__TASK REQUIREMENTS__. The data must be given again exactly as written, with all images omitted.

(Beginning of MATERIAL SUPPLIED)

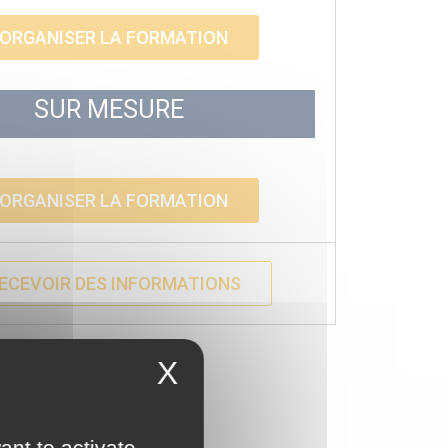
ORGANISER LA FORMATION
SUR MESURE
ORGANISER LA FORMATION
ECEVOIR DES INFORMATIONS
X
ant to activate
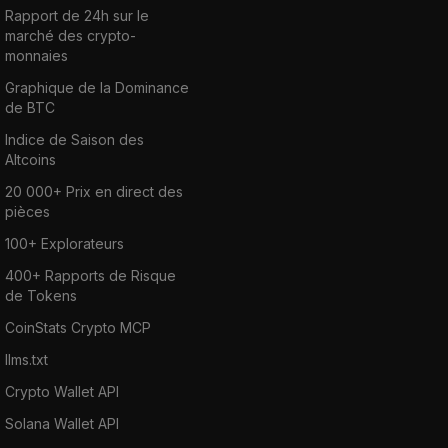
Rapport de 24h sur le
marché des crypto-
monnaies
Graphique de la Dominance
de BTC
Indice de Saison des
Altcoins
20 000+ Prix en direct des
pièces
100+ Explorateurs
400+ Rapports de Risque
de Tokens
CoinStats Crypto MCP
llms.txt
Crypto Wallet API
Solana Wallet API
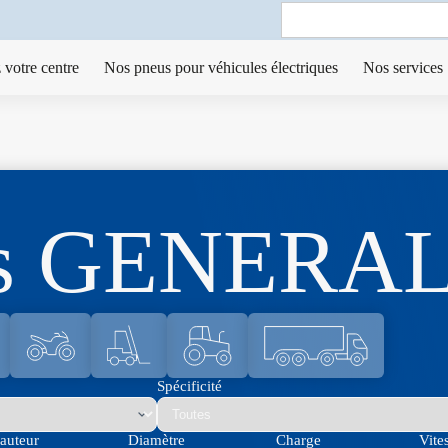
Search
for:
 votre centre
Nos pneus pour véhicules électriques
Nos services
us GENERAL
Spécificité
auteur
Diamètre
Charge
Vite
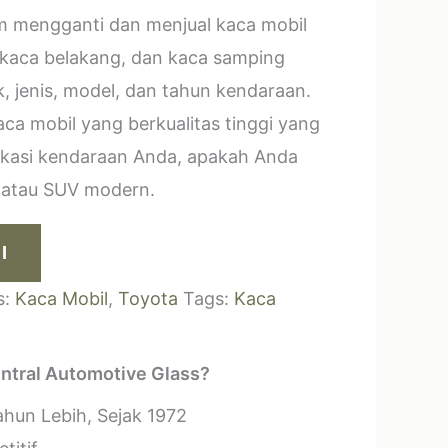
m mengganti dan menjual kaca mobil
 kaca belakang, dan kaca samping
, jenis, model, dan tahun kendaraan.
a mobil yang berkualitas tinggi yang
ikasi kendaraan Anda, apakah Anda
k atau SUV modern.
I
s:
Kaca Mobil
,
Toyota
Tags:
Kaca
ntral Automotive Glass?
hun Lebih, Sejak 1972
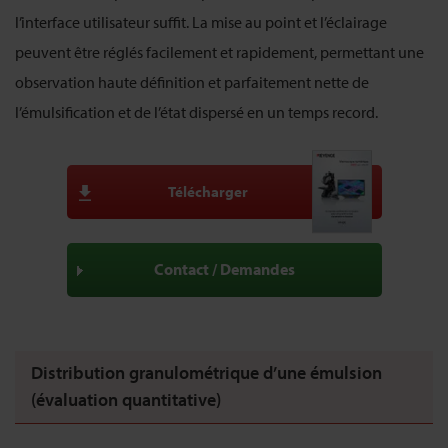
l’interface utilisateur suffit. La mise au point et l’éclairage
peuvent être réglés facilement et rapidement, permettant une
observation haute définition et parfaitement nette de
l’émulsification et de l’état dispersé en un temps record.
Télécharger
Contact / Demandes
Distribution granulométrique d’une émulsion
(évaluation quantitative)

(End of MATERIAL SUPPLIED)

__TASK RESPONSE__.
ORGANISER LA FORMATION
SUR MESURE
ORGANISER LA FORMATION
ECEVOIR DES INFORMATIONS
X
ant to activate
Rapport de 24h sur le
marché des crypto-
monnaies
Graphique de la Dominance
de BTC
Indice de Saison des
Altcoins
20 000+ Prix en direct des
pièces
100+ Explorateurs
400+ Rapports de Risque
de Tokens
CoinStats Crypto MCP
llms.txt
Crypto Wallet API
Solana Wallet API
Search
for:
 votre centre
Nos pneus pour véhicules électriques
Nos services
us GENERAL
Spécificité
auteur
Diamètre
Charge
Vite
m mengganti dan menjual kaca mobil
 kaca belakang, dan kaca samping
, jenis, model, dan tahun kendaraan.
a mobil yang berkualitas tinggi yang
ikasi kendaraan Anda, apakah Anda
k atau SUV modern.
I
s:
Kaca Mobil
,
Toyota
Tags:
Kaca
ntral Automotive Glass?
hun Lebih, Sejak 1972
l’interface utilisateur suffit. La mise au point et l’éclairage
peuvent être réglés facilement et rapidement, permettant une
observation haute définition et parfaitement nette de
l’émulsification et de l’état dispersé en un temps record.
Télécharger
Contact / Demandes
Distribution granulométrique d’une émulsion
(évaluation quantitative)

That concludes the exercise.